While there is a large number of California’s law enforcement who are dead set against seeing Proposition 64 pass, there is one group – whose word carries a lot of weight in the world of marijuana policy reform – who has decided they are ready to endorse the Adult Use of Marijuana Act. Law Enforcement Against Prohibition, or LEAP, is one of the oldest pro-marijuana legalization groups around. The group was established in 2002 and have been helping to spread the word for years, that there are more important issues for law enforcement to focus on.
The group is made up of a blend of police officers, judges, prosecutors and other criminal justice professionals, all of whom believe that if marijuana were legal, there could be better relationships between law enforcement and the residents they serve to protect.
“This initiative is the best chance California has to end a failed war on marijuana,” says Diane Goldstein, a LEAP executive board member and a retired lieutenant commander with the Redondo Beach Police Department. “It’s our best hope to reduce the power of cartels operating in our state, to generate much-needed resources for law enforcement and create a new system of regulation and control that will greatly improve public health and safety for all Californians.”

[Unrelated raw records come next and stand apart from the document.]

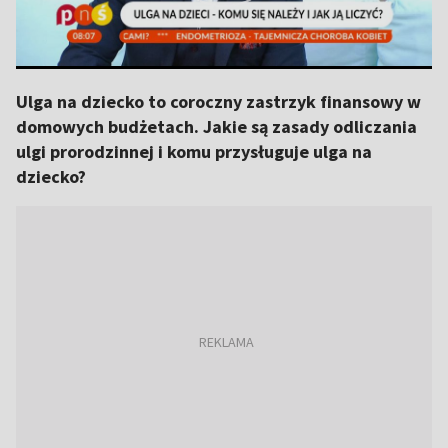
Ulga na dziecko to coroczny zastrzyk finansowy w
domowych budżetach. Jakie są zasady odliczania
ulgi prorodzinnej i komu przysługuje ulga na
dziecko?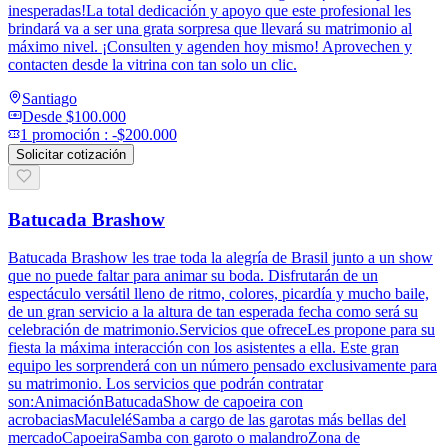
inesperadas!La total dedicación y apoyo que este profesional les
brindará va a ser una grata sorpresa que llevará su matrimonio al
máximo nivel. ¡Consulten y agenden hoy mismo! Aprovechen y
contacten desde la vitrina con tan solo un clic.
Santiago
Desde
$100.000
1
promoción
:
-$200.000
Solicitar cotización
Batucada Brashow
Batucada Brashow les trae toda la alegría de Brasil junto a un show
que no puede faltar para animar su boda. Disfrutarán de un
espectáculo versátil lleno de ritmo, colores, picardía y mucho baile,
de un gran servicio a la altura de tan esperada fecha como será su
celebración de matrimonio.Servicios que ofreceLes propone para su
fiesta la máxima interacción con los asistentes a ella. Este gran
equipo les sorprenderá con un número pensado exclusivamente para
su matrimonio. Los servicios que podrán contratar
son:AnimaciónBatucadaShow de capoeira con
acrobaciasMaculeléSamba a cargo de las garotas más bellas del
mercadoCapoeiraSamba con garoto o malandroZona de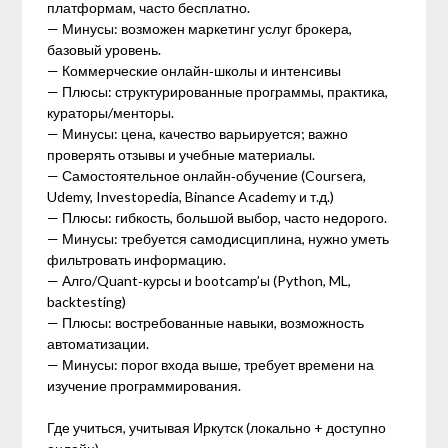
платформам, часто бесплатно.
— Минусы: возможен маркетинг услуг брокера,
базовый уровень.
— Коммерческие онлайн‑школы и интенсивы
— Плюсы: структурированные программы, практика,
кураторы/менторы.
— Минусы: цена, качество варьируется; важно
проверять отзывы и учебные материалы.
— Самостоятельное онлайн‑обучение (Coursera,
Udemy, Investopedia, Binance Academy и т.д.)
— Плюсы: гибкость, большой выбор, часто недорого.
— Минусы: требуется самодисциплина, нужно уметь
фильтровать информацию.
— Алго/Quant‑курсы и bootcamp’ы (Python, ML,
backtesting)
— Плюсы: востребованные навыки, возможность
автоматизации.
— Минусы: порог входа выше, требует времени на
изучение программирования.
Где учиться, учитывая Иркутск (локально + доступно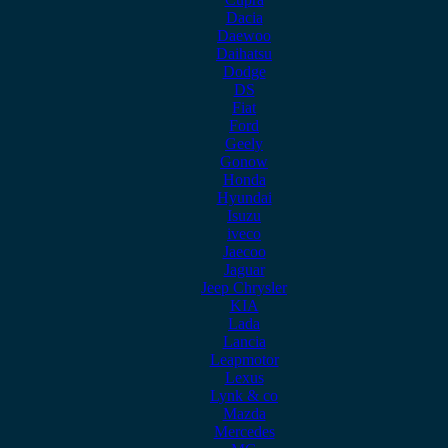
Dacia
Daewoo
Daihatsu
Dodge
DS
Fiat
Ford
Geely
Gonow
Honda
Hyundai
Isuzu
iveco
Jaecoo
Jaguar
Jeep Chrysler
KIA
Lada
Lancia
Leapmotor
Lexus
Lynk & co
Mazda
Mercedes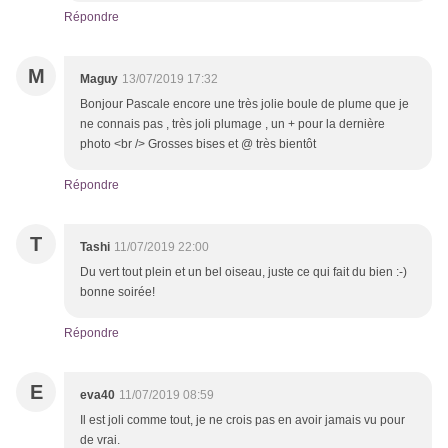
Répondre
M
Maguy
13/07/2019 17:32
Bonjour Pascale encore une très jolie boule de plume que je
ne connais pas , très joli plumage , un + pour la dernière
photo <br /> Grosses bises et @ très bientôt
Répondre
T
Tashi
11/07/2019 22:00
Du vert tout plein et un bel oiseau, juste ce qui fait du bien :-)
bonne soirée!
Répondre
E
eva40
11/07/2019 08:59
Il est joli comme tout, je ne crois pas en avoir jamais vu pour
de vrai.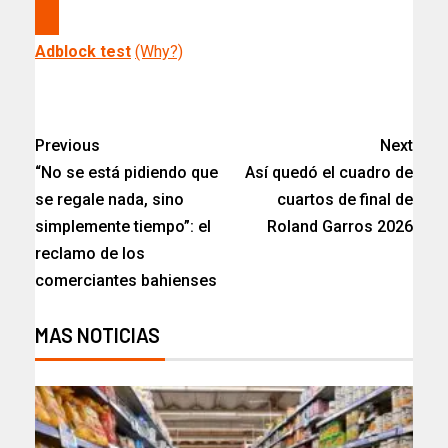
Adblock test
(Why?)
Previous
Next
“No se está pidiendo que
Así quedó el cuadro de
se regale nada, sino
cuartos de final de
simplemente tiempo”: el
Roland Garros 2026
reclamo de los
comerciantes bahienses​
MAS NOTICIAS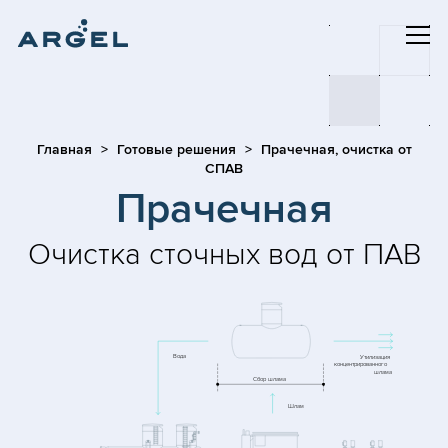
Главная
Готовые решения
Прачечная, очистка от
СПАВ
Прачечная
Очистка сточных вод от ПАВ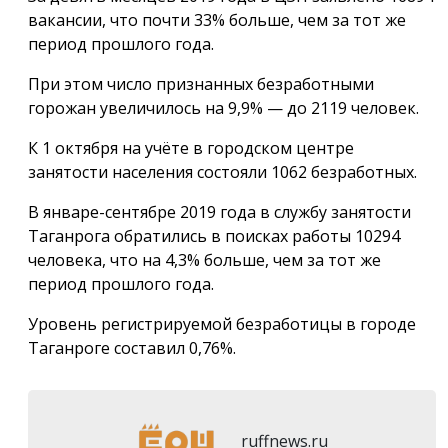
вакансии, что почти 33% больше, чем за тот же
период прошлого года.
При этом число признанных безработными
горожан увеличилось на 9,9% — до 2119 человек.
К 1 октября на учёте в городском центре
занятости населения состояли 1062 безработных.
В январе-сентябре 2019 года в службу занятости
Таганрога обратились в поисках работы 10294
человека, что на 4,3% больше, чем за тот же
период прошлого года.
Уровень регистрируемой безработицы в городе
Таганроге составил 0,76%.
ruffnews.ru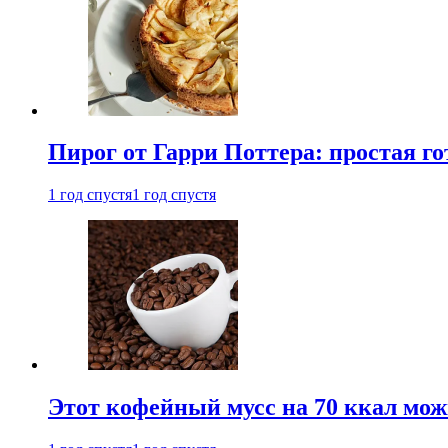
Пирог от Гарри Поттера: простая го
1 год спустя
1 год спустя
Этот кофейный мусс на 70 ккал можн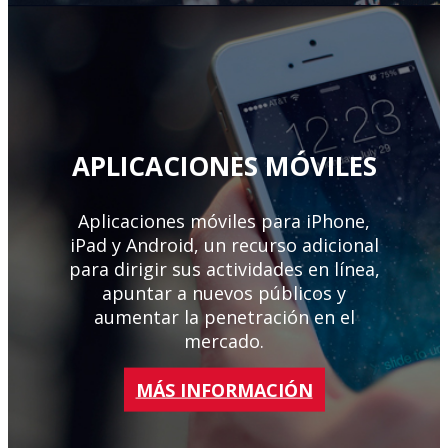
APLICACIONES MÓVILES
Aplicaciones móviles para iPhone,
iPad y Android, un recurso adicional
para dirigir sus actividades en línea,
apuntar a nuevos públicos y
aumentar la penetración en el
mercado.
MÁS INFORMACIÓN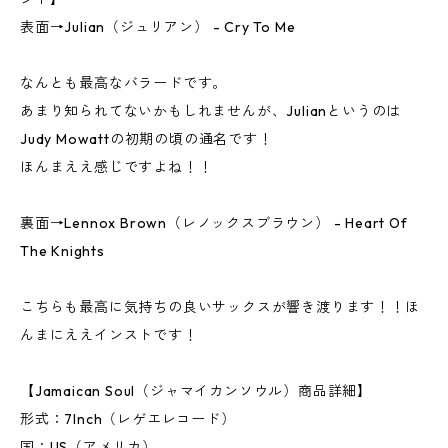
表面→Julian（ジュリアン） - Cry To Me
なんとも最高なバラードです。
あまり知られてないかもしれませんが、Julianというのは
Judy Mowattの初期の頃の通名です！
ほんまええ感じですよね！！
裏面→Lennox Brown（レノックスブラウン） - Heart Of
The Knights
こちらも最高に気持ちの良いサックスが響き渡ります！！ほ
んまにええインストです！
【Jamaican Soul（ジャマイカンソウル）商品詳細】
形式：7Inch（レゲエレコード）
国：US（アメリカ）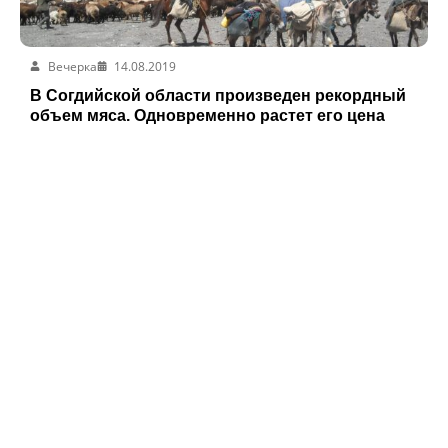
Вечерка
14.08.2019
В Согдийской области произведен рекордный
объем мяса. Одновременно растет его цена
Вечерка
13.08.2019
Вы просто не поверите, что произошло со
мной в Хороге (фоторепортаж)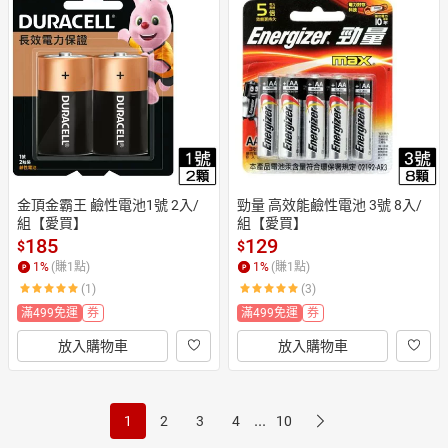
金頂金霸王 鹼性電池1號 2入/
勁量 高效能鹼性電池 3號 8入/
組【愛買】
組【愛買】
185
129
$
$
1
%
(賺
1
點)
1
%
(賺
1
點)
(1)
(3)
滿499免運
券
滿499免運
券
放入購物車
放入購物車
...
1
2
3
4
10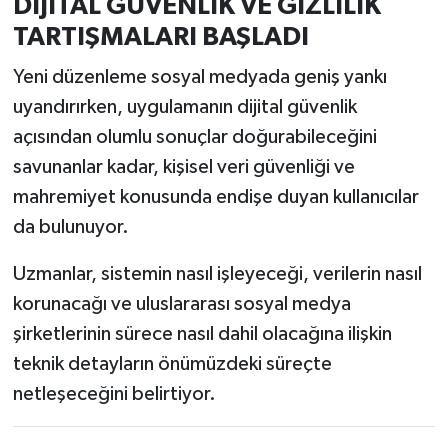
DİJİTAL GÜVENLİK VE GİZLİLİK
TARTIŞMALARI BAŞLADI
Yeni düzenleme sosyal medyada geniş yankı
uyandırırken, uygulamanın dijital güvenlik
açısından olumlu sonuçlar doğurabileceğini
savunanlar kadar, kişisel veri güvenliği ve
mahremiyet konusunda endişe duyan kullanıcılar
da bulunuyor.
Uzmanlar, sistemin nasıl işleyeceği, verilerin nasıl
korunacağı ve uluslararası sosyal medya
şirketlerinin sürece nasıl dahil olacağına ilişkin
teknik detayların önümüzdeki süreçte
netleşeceğini belirtiyor.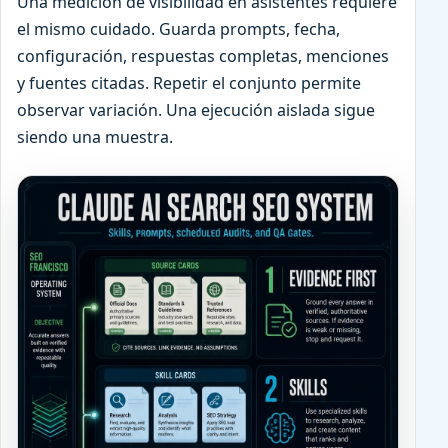
Una medición de visibilidad en asistentes requiere
el mismo cuidado. Guarda prompts, fecha,
configuración, respuestas completas, menciones
y fuentes citadas. Repetir el conjunto permite
observar variación. Una ejecución aislada sigue
siendo una muestra.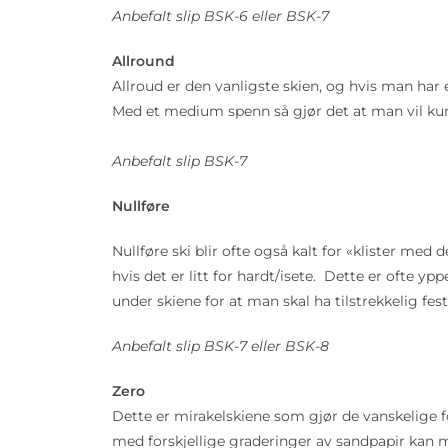
Anbefalt slip BSK-6 eller BSK-7
Allround
Allroud er den vanligste skien, og hvis man har e
Med et medium spenn så gjør det at man vil kunn
Anbefalt slip BSK-7
Nullføre
Nullføre ski blir ofte også kalt for «klister med 
hvis det er litt for hardt/isete. Dette er ofte 
under skiene for at man skal ha tilstrekkelig fes
Anbefalt slip BSK-7 eller BSK-8
Zero
Dette er mirakelskiene som gjør de vanskelige fo
med forskjellige graderinger av sandpapir kan ma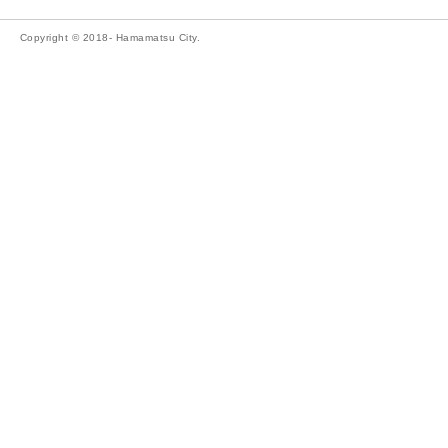
Copyright © 2018- Hamamatsu City.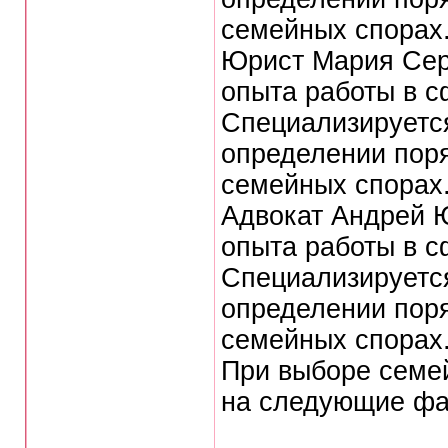
семейных спорах
Юрист Мария Серг
опыта работы в с
Специализируется
определении поря
семейных спорах
Адвокат Андрей Ю
опыта работы в с
Специализируется
определении поря
семейных спорах
При выборе семе
на следующие фа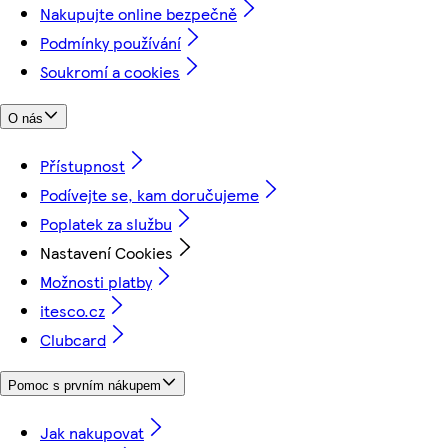
Nakupujte online bezpečně
Podmínky používání
Soukromí a cookies
O nás
Přístupnost
Podívejte se, kam doručujeme
Poplatek za službu
Nastavení Cookies
Možnosti platby
itesco.cz
Clubcard
Pomoc s prvním nákupem
Jak nakupovat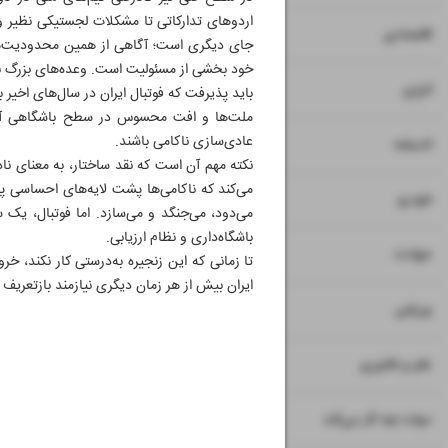
اردوهای تدارکاتی تا مشکلات لجستیکی نظیر وی
۷
اقتصادی
جای دیگری است؛ آگاهی از همین محدودیت‌ها 
خود بخشی از مسئولیت است. وعده‌های بزرگ بدون
۸
انرژی
باید پذیرفت که فوتبال ایران در سال‌های اخی
ملت‌ها و افت محسوس در سطح باشگاهی آسیا، 
عادی‌سازی ناکامی باشند.
۹
اندیشه
نکته مهم آن است که نقد ساختار، به معنای نا
می‌کند که ناکامی‌ها پشت لایه‌های احساسی پنه
۱۰
خودرو
می‌دود، می‌جنگد و می‌سازد. اما فوتبال، یک س
باشگاه‌داری و نظام ارزیابی.
۱۱
حوادث
تا زمانی که این زنجیره به‌درستی کار نکند، 
ایران بیش از هر زمان دیگری نیازمند بازتعری
۱۲
ورزشی
۱۳
علم و فناوری
۱۴
دولت چه کار می‌کند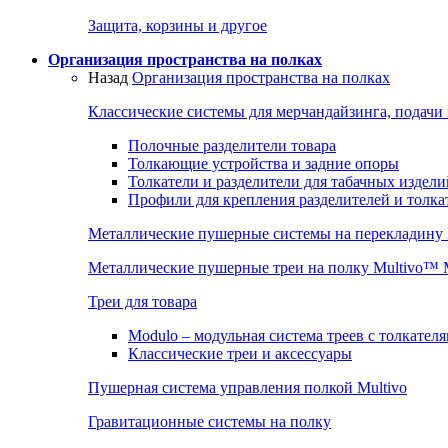
Защита, корзины и другое
Организация пространства на полках
Назад
Организация пространства на полках
Классические системы для мерчандайзинга, подачи
Полочные разделители товара
Толкающие устройства и задние опоры
Толкатели и разделители для табачных издели
Профили для крепления разделителей и толка
Металлические пушерные системы на перекладину
Металлические пушерные треи на полку Multivo™
Треи для товара
Modulo – модульная система треев с толкател
Классические треи и аксессуары
Пушерная система управления полкой Multivo
Гравитационные системы на полку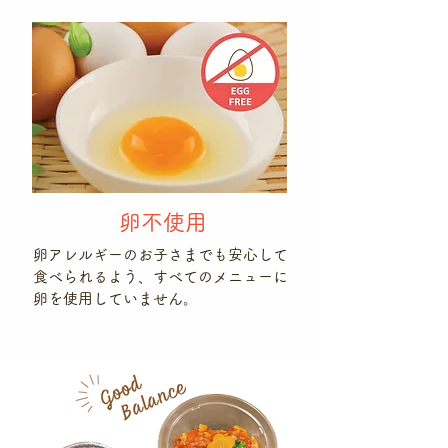
卵不使用
卵アレルギーのお子さまでも安心して
食べられるよう、すべてのメニューに
卵を使用していません。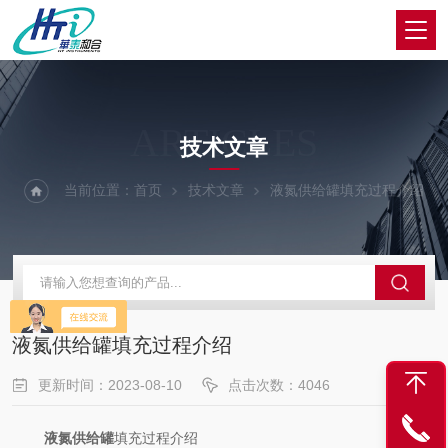
ARTICLES
技术文章
当前位置：
首页
技术文章
液氮供给罐填充过程介绍
液氮供给罐填充过程介绍
更新时间：2023-08-10
点击次数：4046
液氮供给罐
填充过程介绍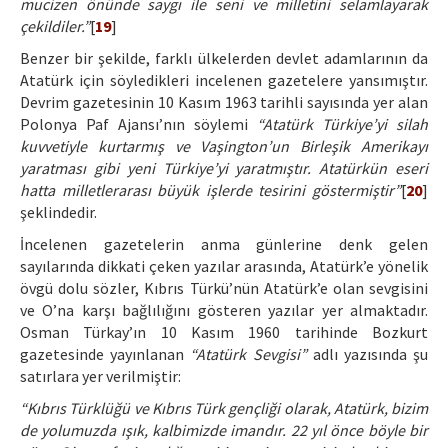
mucizen önünde saygı ile seni ve milletini selamlayarak
çekildiler.”
[
19
]
Benzer bir şekilde, farklı ülkelerden devlet adamlarının da
Atatürk için söyledikleri incelenen gazetelere yansımıştır.
Devrim gazetesinin 10 Kasım 1963 tarihli sayısında yer alan
Polonya Paf Ajansı’nın söylemi
“Atatürk Türkiye’yi silah
kuvvetiyle kurtarmış ve Vaşington’un Birleşik Amerikayı
yaratması gibi yeni Türkiye’yi yaratmıştır. Atatürkün eseri
hatta milletlerarası büyük işlerde tesirini göstermiştir”
[
20
]
şeklindedir.
İncelenen gazetelerin anma günlerine denk gelen
sayılarında dikkati çeken yazılar arasında, Atatürk’e yönelik
övgü dolu sözler, Kıbrıs Türkü’nün Atatürk’e olan sevgisini
ve O’na karşı bağlılığını gösteren yazılar yer almaktadır.
Osman Türkay’ın 10 Kasım 1960 tarihinde Bozkurt
gazetesinde yayınlanan
“Atatürk Sevgisi”
adlı yazısında şu
satırlara yer verilmiştir:
“Kıbrıs Türklüğü ve Kıbrıs Türk gençliği olarak, Atatürk, bizim
de yolumuzda ışık, kalbimizde imandır. 22 yıl önce böyle bir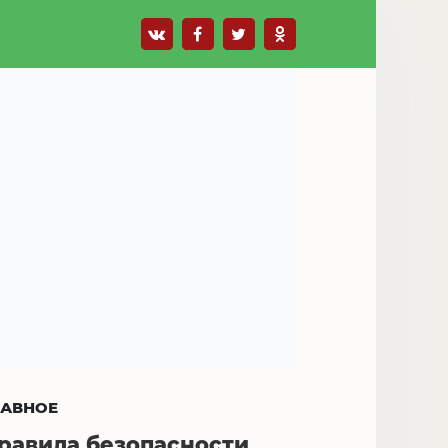
ЛАВНОЕ
равила безопасности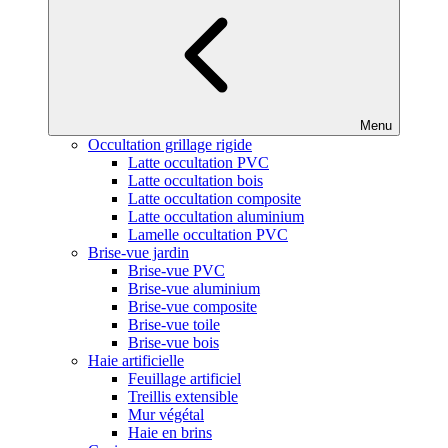
Menu
Occultation grillage rigide
Latte occultation PVC
Latte occultation bois
Latte occultation composite
Latte occultation aluminium
Lamelle occultation PVC
Brise-vue jardin
Brise-vue PVC
Brise-vue aluminium
Brise-vue composite
Brise-vue toile
Brise-vue bois
Haie artificielle
Feuillage artificiel
Treillis extensible
Mur végétal
Haie en brins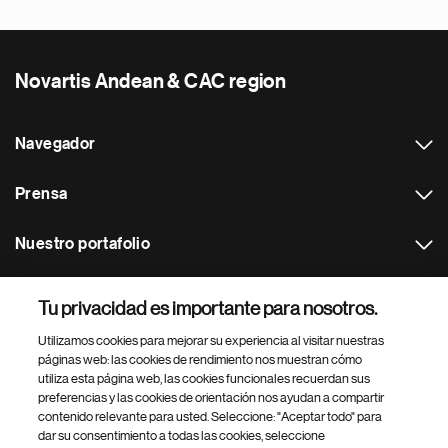
Novartis Andean & CAC region
Navegador
Prensa
Nuestro portafolio
Otras webs
Tu privacidad es importante para nosotros.
Utilizamos cookies para mejorar su experiencia al visitar nuestras
Footer Site Search
páginas web: las cookies de rendimiento nos muestran cómo
utiliza esta página web, las cookies funcionales recuerdan sus
preferencias y las cookies de orientación nos ayudan a compartir
contenido relevante para usted. Seleccione: "Aceptar todo" para
dar su consentimiento a todas las cookies, seleccione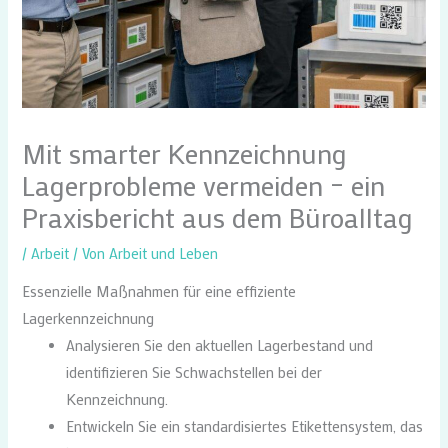
Mit smarter Kennzeichnung
Lagerprobleme vermeiden – ein
Praxisbericht aus dem Büroalltag
/
Arbeit
/ Von
Arbeit und Leben
Essenzielle Maßnahmen für eine effiziente
Lagerkennzeichnung
Analysieren Sie den aktuellen Lagerbestand und
identifizieren Sie Schwachstellen bei der
Kennzeichnung.
Entwickeln Sie ein standardisiertes Etikettensystem, das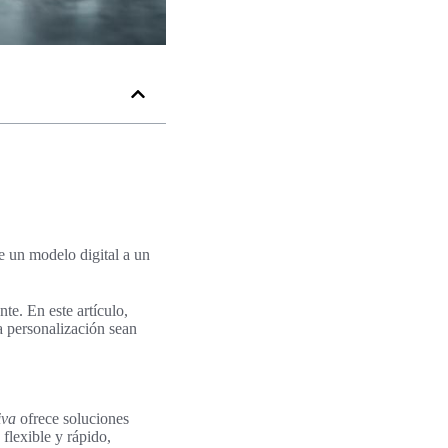
e un modelo digital a un
te. En este artículo,
a personalización sean
iva
ofrece soluciones
flexible y rápido,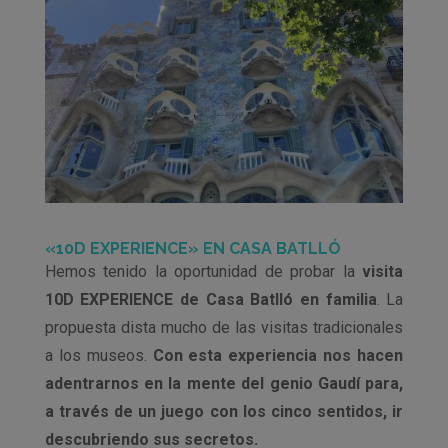
«10D EXPERIENCE» EN
CASA BATLLÓ
Hemos tenido la oportunidad de probar la
visita
10D EXPERIENCE de Casa Batlló en familia
. La
propuesta dista mucho de las visitas tradicionales
a los museos.
Con esta experiencia nos hacen
adentrarnos en la mente del genio Gaudí para,
a través de un juego con los cinco sentidos, ir
descubriendo sus secretos.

With the large number of groups backing Proposition 64, they are sure to get their word out to the voters of California – by the time November rolls around everyone will know that this is about more than simply allowing a number of us to legally consume pot. We will also be creating an industry that can open up jobs, entrepreneurial creatives can thrive in a new environment and law enforcement can focus on real crimes like robbery, rape and murder, rather than whether or not that guy was puffing a little reefer down the street.